═══ SOURCE MATERIAL

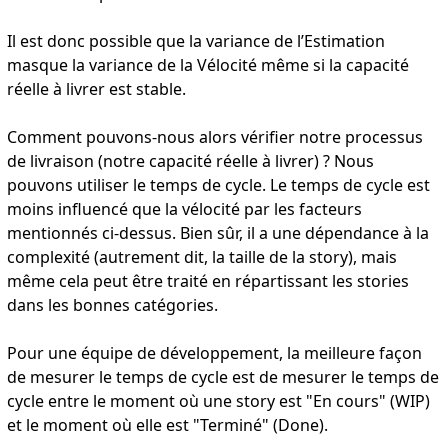
Il est donc possible que la variance de l’Estimation
masque la variance de la Vélocité même si la capacité
réelle à livrer est stable.
Comment pouvons-nous alors vérifier notre processus
de livraison (notre capacité réelle à livrer) ? Nous
pouvons utiliser le temps de cycle. Le temps de cycle est
moins influencé que la vélocité par les facteurs
mentionnés ci-dessus. Bien sûr, il a une dépendance à la
complexité (autrement dit, la taille de la story), mais
même cela peut être traité en répartissant les stories
dans les bonnes catégories.
Pour une équipe de développement, la meilleure façon
de mesurer le temps de cycle est de mesurer le temps de
cycle entre le moment où une story est "En cours" (WIP)
et le moment où elle est "Terminé" (Done).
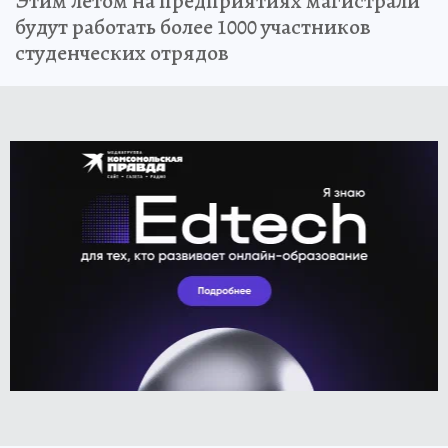
Этим летом на предприятиях магистрали
будут работать более 1000 участников
студенческих отрядов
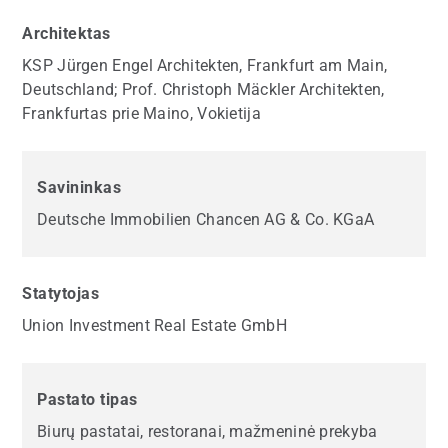
Architektas
KSP Jürgen Engel Architekten, Frankfurt am Main,
Deutschland; Prof. Christoph Mäckler Architekten,
Frankfurtas prie Maino, Vokietija
Savininkas
Deutsche Immobilien Chancen AG & Co. KGaA
Statytojas
Union Investment Real Estate GmbH
Pastato tipas
Biurų pastatai, restoranai, mažmeninė prekyba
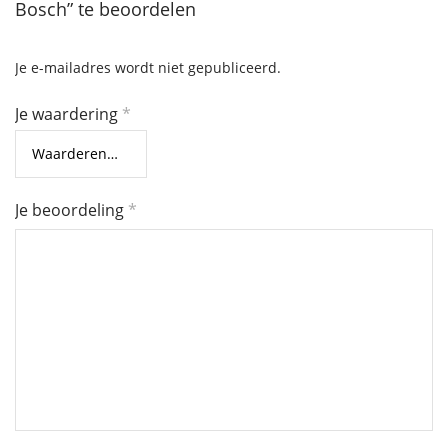
Bosch” te beoordelen
Je e-mailadres wordt niet gepubliceerd.
Je waardering
*
Je beoordeling
*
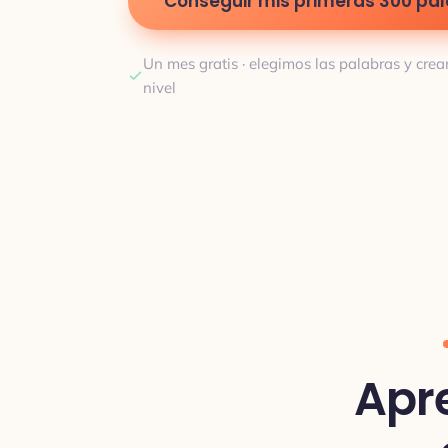
Conseguir mis primeras 300 pa
Un mes gratis · elegimos las palabras y crea
nivel
Apr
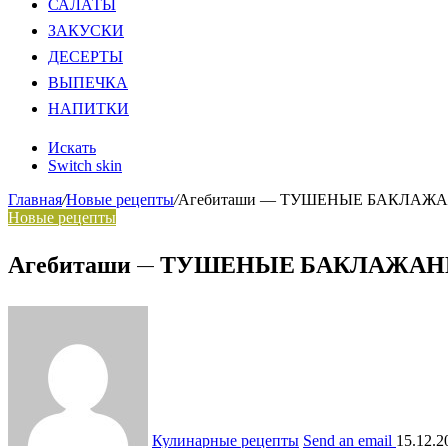
САЛАТЫ
ЗАКУСКИ
ДЕСЕРТЫ
ВЫПЕЧКА
НАПИТКИ
Искать
Switch skin
Главная
/
Новые рецепты
/
Агебиташи — ТУШЕНЫЕ БАКЛАЖАНЫ ПО
Новые рецепты
Агебиташи — ТУШЕНЫЕ БАКЛАЖАНЫ ПО-
Кулинарные рецепты
Send an email
15.12.2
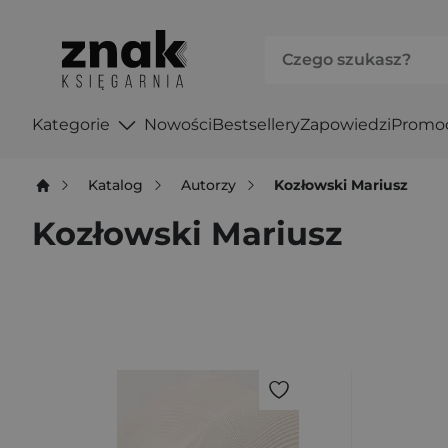
Kategorie
Nowości
Bestsellery
Zapowiedzi
Promo
Katalog
Autorzy
Kozłowski Mariusz
Kozłowski Mariusz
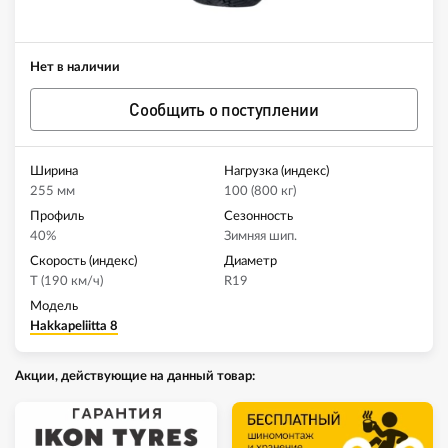
Нет в наличии
Сообщить о поступлении
Ширина
Нагрузка (индекс)
255 мм
100 (800 кг)
Профиль
Сезонность
40%
Зимняя шип.
Скорость (индекс)
Диаметр
T (190 км/ч)
R19
Модель
Hakkapeliitta 8
Акции, действующие на данный товар:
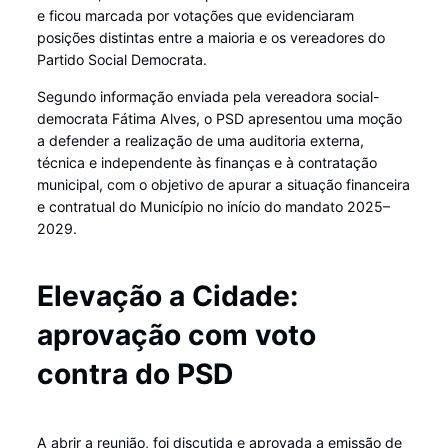
e ficou marcada por votações que evidenciaram
posições distintas entre a maioria e os vereadores do
Partido Social Democrata.
Segundo informação enviada pela vereadora social-
democrata Fátima Alves, o PSD apresentou uma moção
a defender a realização de uma auditoria externa,
técnica e independente às finanças e à contratação
municipal, com o objetivo de apurar a situação financeira
e contratual do Município no início do mandato 2025–
2029.
Elevação a Cidade:
aprovação com voto
contra do PSD
A abrir a reunião, foi discutida e aprovada a emissão de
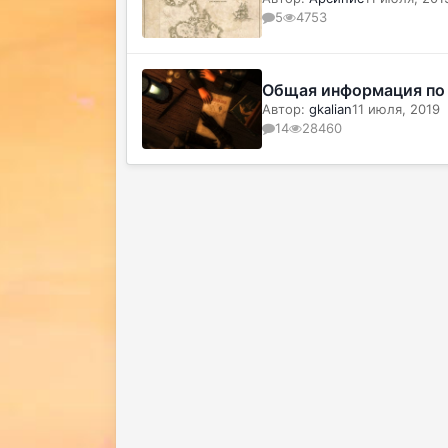
5
4753
Общая информация по 
Автор:
gkalian
11 июля, 2019
14
28460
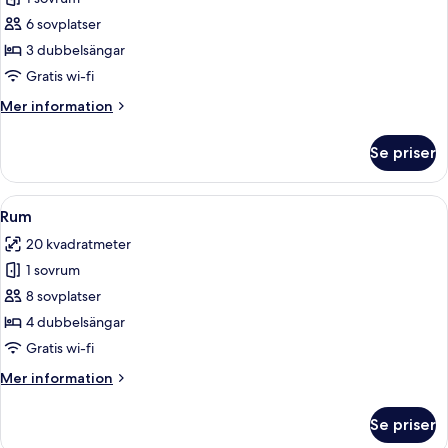
för
Cocoon
6 sovplatser
6
3 dubbelsängar
Gratis wi-fi
Mer
Mer information
information
om
Se priser
Cocoon
6
Öppna
Ett modernt badrum med ett handfat i
3
Rum
alla
20 kvadratmeter
foton
1 sovrum
för
Rum
8 sovplatser
4 dubbelsängar
Gratis wi-fi
Mer
Mer information
information
om
Se priser
Rum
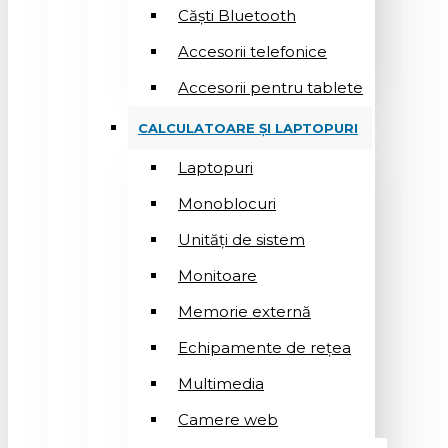
Căști Bluetooth
Accesorii telefonice
Accesorii pentru tablete
CALCULATOARE ȘI LAPTOPURI
Laptopuri
Monoblocuri
Unități de sistem
Monitoare
Memorie externă
Echipamente de rețea
Multimedia
Camere web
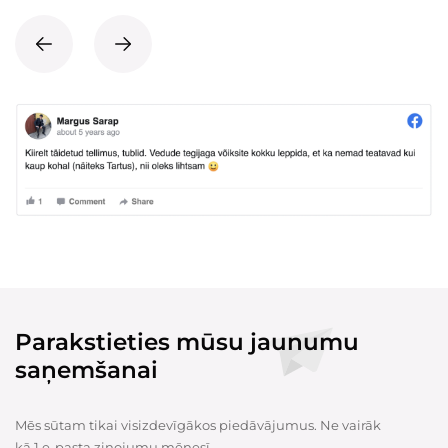
Parakstieties mūsu jaunumu
saņemšanai
Mēs sūtam tikai visizdevīgākos piedāvājumus. Ne vairāk
kā 1 e-pasta ziņojumu mēnesī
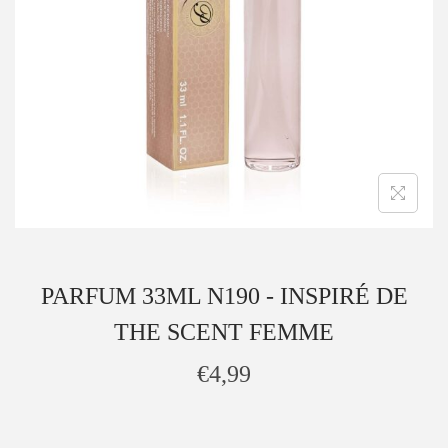
PARFUM 33ML N190 - INSPIRÉ DE
THE SCENT FEMME
€
4,99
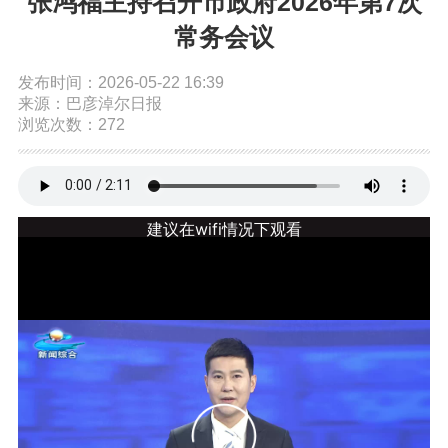
张鸿福主持召开市政府2026年第7次
依申请公开
常务会议
发布时间：2026-05-22 16:39
政务服务
来源：巴彦淖尔日报
浏览次数：272
特色服务专区
惠企政策精准服务
网上中介服务超市
便民应用
便民热线
基础清单
办事大厅
内蒙古政务服务网
高效办成一件事
政民互动
市长信箱
12345热线留言
新闻发布会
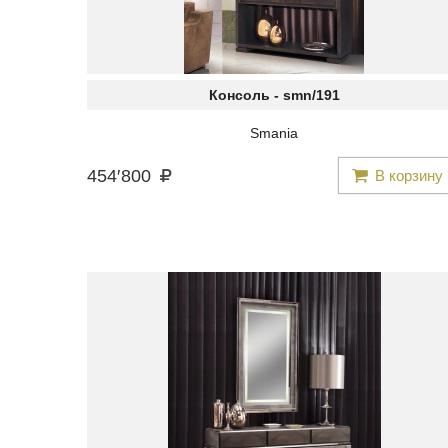
Консоль -
smn/191
Smania
454
′
800
В корзину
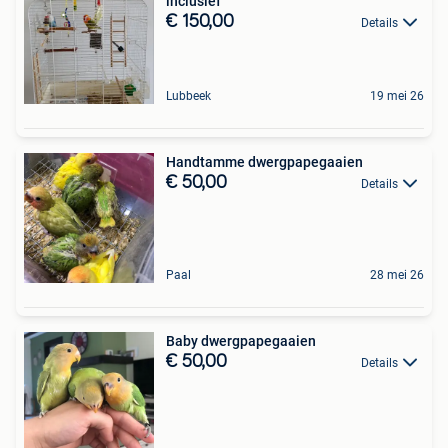
inclusief
€ 150,00
Details
Lubbeek
19 mei 26
Handtamme dwergpapegaaien
€ 50,00
Details
Paal
28 mei 26
Baby dwergpapegaaien
€ 50,00
Details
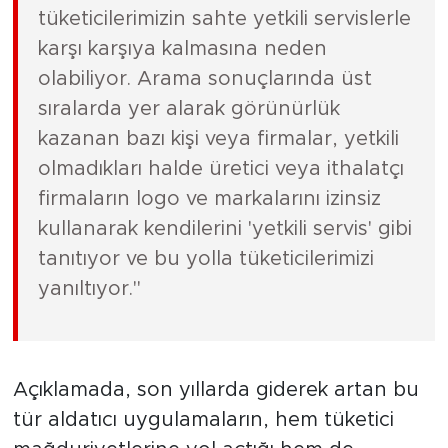
tüketicilerimizin sahte yetkili servislerle
karşı karşıya kalmasına neden
olabiliyor. Arama sonuçlarında üst
sıralarda yer alarak görünürlük
kazanan bazı kişi veya firmalar, yetkili
olmadıkları halde üretici veya ithalatçı
firmaların logo ve markalarını izinsiz
kullanarak kendilerini 'yetkili servis' gibi
tanıtıyor ve bu yolla tüketicilerimizi
yanıltıyor."
Açıklamada, son yıllarda giderek artan bu
tür aldatıcı uygulamaların, hem tüketici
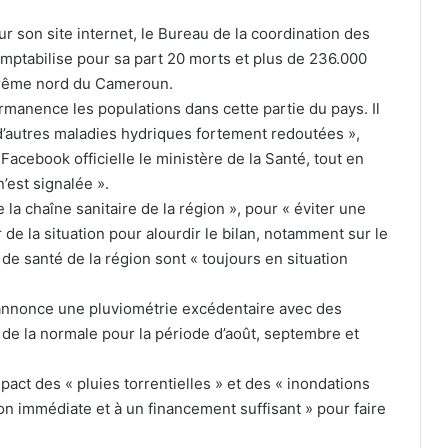
r son site internet, le Bureau de la coordination des
mptabilise pour sa part 20 morts et plus de 236.000
xtrême nord du Cameroun.
manence les populations dans cette partie du pays. Il
d’autres maladies hydriques fortement redoutées »,
acebook officielle le ministère de la Santé, tout en
’est signalée ».
 la chaîne sanitaire de la région », pour « éviter une
de la situation pour alourdir le bilan, notamment sur le
 de santé de la région sont « toujours en situation
Syrie : nouvelle incursion sioniste dans
annonce une pluviométrie excédentaire avec des
la campagne centrale de Quneitra
e la normale pour la période d’août, septembre et
pact des « pluies torrentielles » et des « inondations
Des feux de forêt dévastateurs
ravagent le nord-ouest américain
on immédiate et à un financement suffisant » pour faire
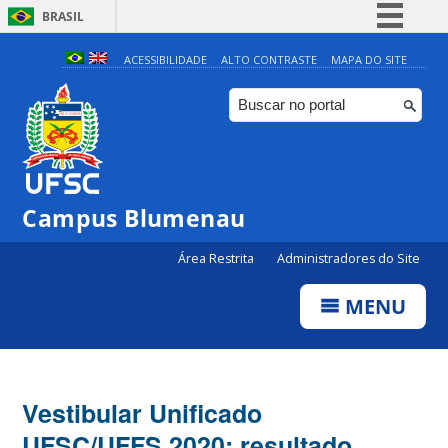
BRASIL
Simplifique!
ACESSIBILIDADE
ALTO CONTRASTE
MAPA DO SITE
Comunica BR
Participe
Acesso à informação
Legislação
Campus Blumenau
Canais
Área Restrita
Administradores do Site
MENU
Vestibular Unificado
UFSC/UFFS 2020: resultado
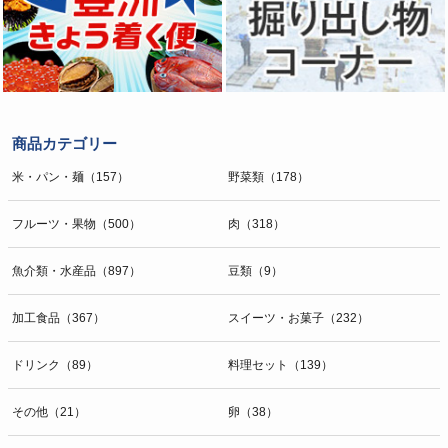
商品カテゴリー
米・パン・麺（157）
野菜類（178）
フルーツ・果物（500）
肉（318）
魚介類・水産品（897）
豆類（9）
加工食品（367）
スイーツ・お菓子（232）
ドリンク（89）
料理セット（139）
その他（21）
卵（38）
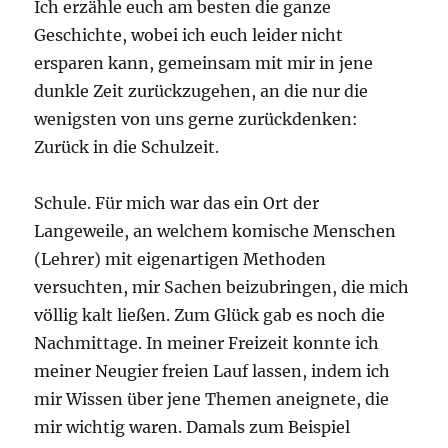
Ich erzähle euch am besten die ganze
Geschichte, wobei ich euch leider nicht
ersparen kann, gemeinsam mit mir in jene
dunkle Zeit zurückzugehen, an die nur die
wenigsten von uns gerne zurückdenken:
Zurück in die Schulzeit.
Schule. Für mich war das ein Ort der
Langeweile, an welchem komische Menschen
(Lehrer) mit eigenartigen Methoden
versuchten, mir Sachen beizubringen, die mich
völlig kalt ließen. Zum Glück gab es noch die
Nachmittage. In meiner Freizeit konnte ich
meiner Neugier freien Lauf lassen, indem ich
mir Wissen über jene Themen aneignete, die
mir wichtig waren. Damals zum Beispiel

══════

EXERCISE DIRECTIONS>
A faithful copy of the records above is needed, with the pictures left out.

ANSWER AREA>
Il est donc possible que la variance de l’Estimation
masque la variance de la Vélocité même si la capacité
réelle à livrer est stable.
Comment pouvons-nous alors vérifier notre processus
de livraison (notre capacité réelle à livrer) ? Nous
pouvons utiliser le temps de cycle. Le temps de cycle est
moins influencé que la vélocité par les facteurs
mentionnés ci-dessus. Bien sûr, il a une dépendance à la
complexité (autrement dit, la taille de la story), mais
même cela peut être traité en répartissant les stories
dans les bonnes catégories.
Pour une équipe de développement, la meilleure façon
de mesurer le temps de cycle est de mesurer le temps de
cycle entre le moment où une story est "En cours" (WIP)
et le moment où elle est "Terminé" (Done).
Этим летом на предприятиях магистрали
будут работать более 1000 участников
студенческих отрядов
Architektas
KSP Jürgen Engel Architekten, Frankfurt am Main,
Deutschland; Prof. Christoph Mäckler Architekten,
Frankfurtas prie Maino, Vokietija
Savininkas
Deutsche Immobilien Chancen AG & Co. KGaA
Statytojas
Union Investment Real Estate GmbH
Pastato tipas
Biurų pastatai, restoranai, mažmeninė prekyba
Bosch” te beoordelen
Je e-mailadres wordt niet gepubliceerd.
Je waardering
*
Je beoordeling
*
Conseguir mis primeras 300 pa
Un mes gratis · elegimos las palabras y crea
nivel
Apr
САЛАТЫ
ЗАКУСКИ
ДЕСЕРТЫ
ВЫПЕЧКА
НАПИТКИ
Искать
Switch skin
Главная
/
Новые рецепты
/
Агебиташи — ТУШЕНЫЕ БАКЛАЖАНЫ ПО
Новые рецепты
Агебиташи — ТУШЕНЫЕ БАКЛАЖАНЫ ПО-
Кулинарные рецепты
Send an email
15.12.2
Kategorie
Nowości
Bestsellery
Zapowiedzi
Promo
Katalog
Autorzy
Kozłowski Mariusz
Kozłowski Mariusz
Нет в наличии
Сообщить о поступлении
Ширина
Нагрузка (индекс)
255 мм
100 (800 кг)
Профиль
Сезонность
40%
Зимняя шип.
Скорость (индекс)
Диаметр
T (190 км/ч)
R19
Модель
Hakkapeliitta 8
Акции, действующие на данный товар:
e ficou marcada por votações que evidenciaram
posições distintas entre a maioria e os vereadores do
Partido Social Democrata.
Segundo informação enviada pela vereadora social-
democrata Fátima Alves, o PSD apresentou uma moção
a defender a realização de uma auditoria externa,
técnica e independente às finanças e à contratação
municipal, com o objetivo de apurar a situação financeira
e contratual do Município no início do mandato 2025–
2029.
Elevação a Cidade:
aprovação com voto
contra do PSD
A abrir a reunião, foi discutida e aprovada a emissão de
5
4753
Общая информация по 
Автор:
gkalian
11 июля, 2019
14
28460
för
Cocoon
6 sovplatser
6
3 dubbelsängar
Gratis wi-fi
Mer
Mer information
information
om
Se priser
Cocoon
6
Öppna
Ett modernt badrum med ett handfat i
3
Rum
alla
20 kvadratmeter
foton
1 sovrum
för
Rum
8 sovplatser
4 dubbelsängar
Gratis wi-fi
Mer
Mer information
information
om
Se priser
Rum
Căști Bluetooth
Accesorii telefonice
Accesorii pentru tablete
CALCULATOARE ȘI LAPTOPURI
Laptopuri
Monoblocuri
Unități de sistem
Monitoare
Memorie externă
Echipamente de rețea
Multimedia
Camere web
Parakstieties mūsu jaunumu
saņemšanai
Mēs sūtam tikai visizdevīgākos piedāvājumus. Ne vairāk
kā 1 e-pasta ziņojumu mēnesī
PARFUM 33ML N190 - INSPIRÉ DE
THE SCENT FEMME
€
4,99
张鸿福主持召开市政府2026年第7次
依申请公开
常务会议
发布时间：2026-05-22 16:39
政务服务
来源：巴彦淖尔日报
浏览次数：272
特色服务专区
惠企政策精准服务
网上中介服务超市
便民应用
便民热线
基础清单
办事大厅
内蒙古政务服务网
高效办成一件事
政民互动
市长信箱
12345热线留言
新闻发布会
Консоль -
smn/191
Smania
454
′
800
В корзину
inclusief
€ 150,00
Details
Lubbeek
19 mei 26
Handtamme dwergpapegaaien
€ 50,00
Details
Paal
28 mei 26
Baby dwergpapegaaien
€ 50,00
Details
tüketicilerimizin sahte yetkili servislerle
karşı karşıya kalmasına neden
olabiliyor. Arama sonuçlarında üst
sıralarda yer alarak görünürlük
kazanan bazı kişi veya firmalar, yetkili
olmadıkları halde üretici veya ithalatçı
firmaların logo ve markalarını izinsiz
kullanarak kendilerini 'yetkili servis' gibi
tanıtıyor ve bu yolla tüketicilerimizi
yanıltıyor."
Açıklamada, son yıllarda giderek artan bu
tür aldatıcı uygulamaların, hem tüketici
r son site internet, le Bureau de la coordination des
mptabilise pour sa part 20 morts et plus de 236.000
xtrême nord du Cameroun.
manence les populations dans cette partie du pays. Il
d’autres maladies hydriques fortement redoutées »,
acebook officielle le ministère de la Santé, tout en
’est signalée ».
 la chaîne sanitaire de la région », pour « éviter une
de la situation pour alourdir le bilan, notamment sur le
 de santé de la région sont « toujours en situation
Syrie : nouvelle incursion sioniste dans
annonce une pluviométrie excédentaire avec des
la campagne centrale de Quneitra
e la normale pour la période d’août, septembre et
pact des « pluies torrentielles » et des « inondations
Des feux de forêt dévastateurs
ravagent le nord-ouest américain
on immédiate et à un financement suffisant » pour faire
BRASIL
Simplifique!
ACESSIBILIDADE
ALTO CONTRASTE
MAPA DO SITE
Comunica BR
Participe
Acesso à informação
Legislação
Campus Blumenau
Canais
Área Restrita
Administradores do Site
MENU
Vestibular Unificado
UFSC/UFFS 2020: resultado
商品カテゴリー
米・パン・麺（157）
野菜類（178）
フルーツ・果物（500）
肉（318）
魚介類・水産品（897）
豆類（9）
加工食品（367）
スイーツ・お菓子（232）
ドリンク（89）
料理セット（139）
その他（21）
卵（38）
Ich erzähle euch am besten die ganze
Geschichte, wobei ich euch leider nicht
ersparen kann, gemeinsam mit mir in jene
dunkle Zeit zurückzugehen, an die nur die
wenigsten von uns gerne zurückdenken:
Zurück in die Schulzeit.
Schule. Für mich war das ein Ort der
Langeweile, an welchem komische Menschen
(Lehrer) mit eigenartigen Methoden
versuchten, mir Sachen beizubringen, die mich
völlig kalt ließen. Zum Glück gab es noch die
Nachmittage. In meiner Freizeit konnte ich
meiner Neugier freien Lauf lassen, indem ich
mir Wissen über jene Themen aneignete, die
mir wichtig waren. Damals zum Beispiel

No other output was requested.